DIRECTIONS: From the line that contains "Segment every instance" down to the final line below, please repeat each line exactly and nothing more, with no pictures.

[[ THE DATA open ]]

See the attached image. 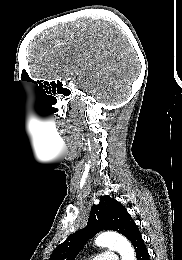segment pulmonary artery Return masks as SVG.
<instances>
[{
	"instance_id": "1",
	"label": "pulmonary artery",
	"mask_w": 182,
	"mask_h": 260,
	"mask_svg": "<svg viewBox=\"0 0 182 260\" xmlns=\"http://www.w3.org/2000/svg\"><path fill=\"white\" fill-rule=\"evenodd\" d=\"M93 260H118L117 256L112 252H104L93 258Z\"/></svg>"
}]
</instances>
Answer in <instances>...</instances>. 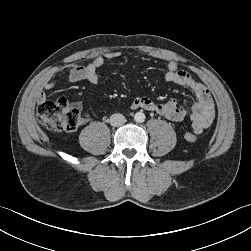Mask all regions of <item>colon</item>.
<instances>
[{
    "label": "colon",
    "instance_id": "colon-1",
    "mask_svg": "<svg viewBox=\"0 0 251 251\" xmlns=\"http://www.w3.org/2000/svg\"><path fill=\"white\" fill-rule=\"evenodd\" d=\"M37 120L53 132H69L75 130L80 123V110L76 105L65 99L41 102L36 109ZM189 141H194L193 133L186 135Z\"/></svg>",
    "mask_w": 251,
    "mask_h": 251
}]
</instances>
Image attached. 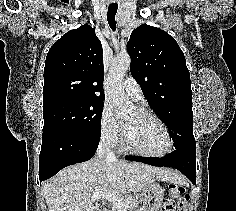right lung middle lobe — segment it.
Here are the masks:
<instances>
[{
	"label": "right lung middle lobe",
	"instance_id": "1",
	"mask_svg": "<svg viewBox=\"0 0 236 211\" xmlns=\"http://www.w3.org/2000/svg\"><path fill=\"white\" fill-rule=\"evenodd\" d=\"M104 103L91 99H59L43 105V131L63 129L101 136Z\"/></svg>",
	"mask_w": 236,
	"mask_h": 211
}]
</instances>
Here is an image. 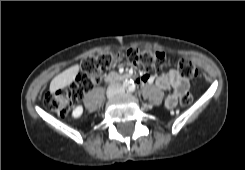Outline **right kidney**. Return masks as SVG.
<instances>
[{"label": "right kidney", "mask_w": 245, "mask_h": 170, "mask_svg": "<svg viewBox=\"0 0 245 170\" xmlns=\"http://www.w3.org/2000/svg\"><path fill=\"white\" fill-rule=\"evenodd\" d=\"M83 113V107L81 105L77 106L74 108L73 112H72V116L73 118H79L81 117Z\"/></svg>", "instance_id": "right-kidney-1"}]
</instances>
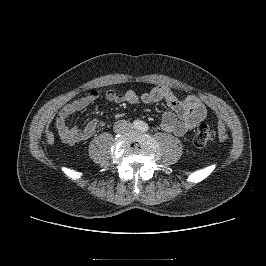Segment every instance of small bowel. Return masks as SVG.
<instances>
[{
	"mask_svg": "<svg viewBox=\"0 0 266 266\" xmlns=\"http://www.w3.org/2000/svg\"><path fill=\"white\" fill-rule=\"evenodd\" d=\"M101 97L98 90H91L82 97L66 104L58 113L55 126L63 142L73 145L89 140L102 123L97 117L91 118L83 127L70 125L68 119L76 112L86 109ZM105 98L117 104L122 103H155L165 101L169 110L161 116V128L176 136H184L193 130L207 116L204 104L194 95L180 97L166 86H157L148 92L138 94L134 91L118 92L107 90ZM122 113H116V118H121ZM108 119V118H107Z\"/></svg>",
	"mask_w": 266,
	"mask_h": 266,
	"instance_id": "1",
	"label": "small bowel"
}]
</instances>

[[ THE DATA closed ]]

SOLUTION FOR THIS TASK:
Segment every instance of small bowel. Return masks as SVG.
<instances>
[{
	"mask_svg": "<svg viewBox=\"0 0 266 266\" xmlns=\"http://www.w3.org/2000/svg\"><path fill=\"white\" fill-rule=\"evenodd\" d=\"M101 97L98 90H91L82 97L66 104L58 113L55 126L63 142L73 145L89 140L102 123L97 117L91 118L83 127L70 125L68 119L76 112L86 109ZM105 98L117 104L122 103H155L165 101L169 110L161 116V128L176 136H184L193 130L207 116L204 104L194 95L180 97L166 86H157L148 92L138 94L134 91L118 92L107 90ZM122 113H116V118H121ZM108 119V118H107Z\"/></svg>",
	"mask_w": 266,
	"mask_h": 266,
	"instance_id": "1",
	"label": "small bowel"
}]
</instances>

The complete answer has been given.